*WHAT THIS TASK INVOLVES*
Word for word, transcribe the lines below and drop the pictures.

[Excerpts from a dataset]

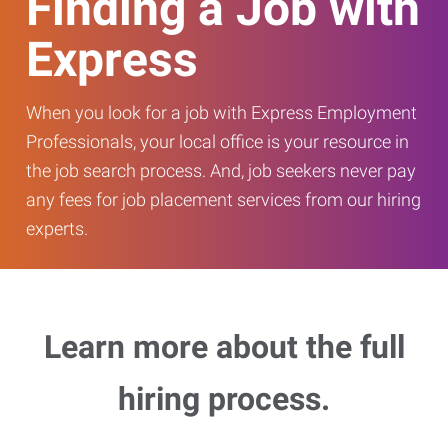
Finding a Job with
Express
When you look for a job with Express Employment
Professionals, your local office is your resource in
the job search process. And, job seekers never pay
any fees for job placement services from our hiring
experts.
Learn more about the full
hiring process.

*RESULT*
Finding a Job with
Express
When you look for a job with Express Employment
Professionals, your local office is your resource in
the job search process. And, job seekers never pay
any fees for job placement services from our hiring
experts.
Learn more about the full
hiring process.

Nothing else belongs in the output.